ACTION ITEM: Using the data below, set down every line from the one containing "Deutschland (Germany)" through the one containing "Alsem Wiseman, Willem", inclusive and unchanged. Pictures are to be skipped.

SUPPLIED INFORMATION:

------------------------------------------------------------------------

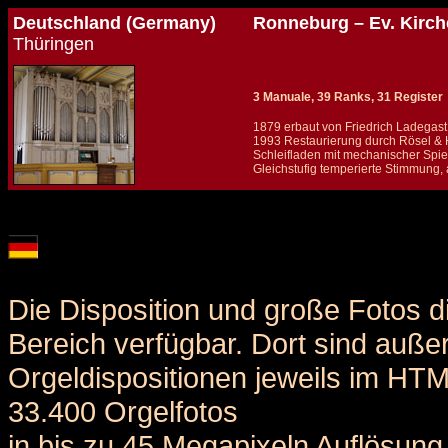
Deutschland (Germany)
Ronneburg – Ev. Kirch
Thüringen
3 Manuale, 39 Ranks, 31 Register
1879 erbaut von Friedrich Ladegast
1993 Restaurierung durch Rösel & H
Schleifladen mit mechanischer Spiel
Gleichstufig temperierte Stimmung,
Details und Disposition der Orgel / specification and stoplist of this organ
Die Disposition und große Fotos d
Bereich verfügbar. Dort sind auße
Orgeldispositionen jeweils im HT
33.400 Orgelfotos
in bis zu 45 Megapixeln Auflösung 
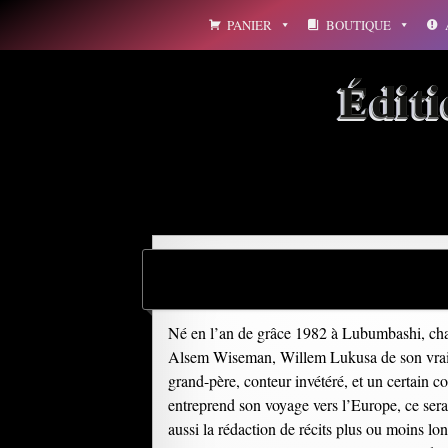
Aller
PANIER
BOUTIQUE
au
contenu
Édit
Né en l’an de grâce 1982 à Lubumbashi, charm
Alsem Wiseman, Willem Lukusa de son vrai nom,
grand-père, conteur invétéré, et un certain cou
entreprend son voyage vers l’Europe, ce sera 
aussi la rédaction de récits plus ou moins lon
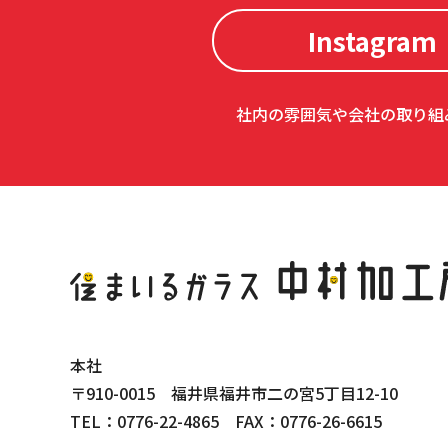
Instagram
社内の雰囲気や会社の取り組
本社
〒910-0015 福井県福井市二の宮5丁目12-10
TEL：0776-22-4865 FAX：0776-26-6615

------------------------------------------------------------------------

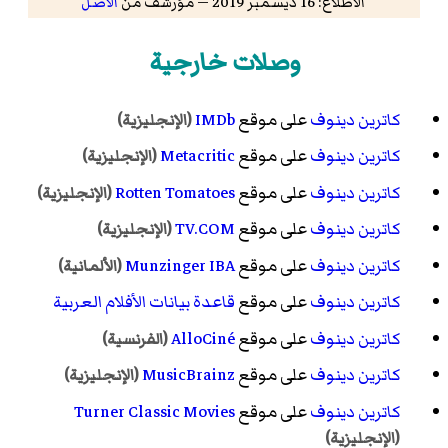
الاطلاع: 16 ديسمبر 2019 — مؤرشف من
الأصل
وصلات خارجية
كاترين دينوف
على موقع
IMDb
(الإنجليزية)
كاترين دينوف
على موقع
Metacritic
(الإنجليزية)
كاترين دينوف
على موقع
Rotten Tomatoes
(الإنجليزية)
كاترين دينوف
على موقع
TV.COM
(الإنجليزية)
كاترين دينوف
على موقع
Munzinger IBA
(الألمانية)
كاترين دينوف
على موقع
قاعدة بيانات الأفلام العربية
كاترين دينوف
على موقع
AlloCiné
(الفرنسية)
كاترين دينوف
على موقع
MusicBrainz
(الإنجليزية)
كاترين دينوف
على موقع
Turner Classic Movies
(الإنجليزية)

------------------------------------------------------------------------

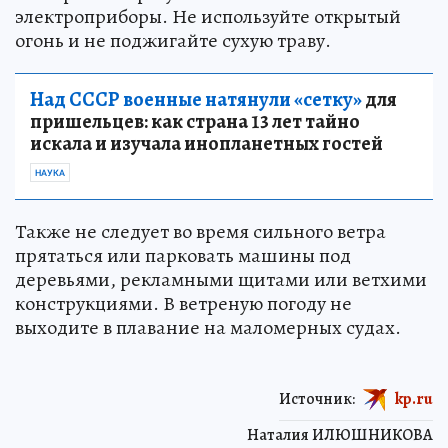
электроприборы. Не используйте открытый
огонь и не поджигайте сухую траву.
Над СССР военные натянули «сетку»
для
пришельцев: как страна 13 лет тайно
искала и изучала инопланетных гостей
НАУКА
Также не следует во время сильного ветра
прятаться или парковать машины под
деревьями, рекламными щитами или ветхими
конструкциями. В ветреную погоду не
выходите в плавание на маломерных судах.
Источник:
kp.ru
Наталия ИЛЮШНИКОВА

------------------------------------------------------------------------

RESULT:
Deutschland (Germany)
Ronneburg – Ev. Kirch
Thüringen
3 Manuale, 39 Ranks, 31 Register
1879 erbaut von Friedrich Ladegast
1993 Restaurierung durch Rösel & H
Schleifladen mit mechanischer Spiel
Gleichstufig temperierte Stimmung,
Details und Disposition der Orgel / specification and stoplist of this organ
Die Disposition und große Fotos d
Bereich verfügbar. Dort sind auße
Orgeldispositionen jeweils im HT
33.400 Orgelfotos
in bis zu 45 Megapixeln Auflösung 
Aller
PANIER
BOUTIQUE
au
contenu
Édit
Né en l’an de grâce 1982 à Lubumbashi, charm
Alsem Wiseman, Willem Lukusa de son vrai nom,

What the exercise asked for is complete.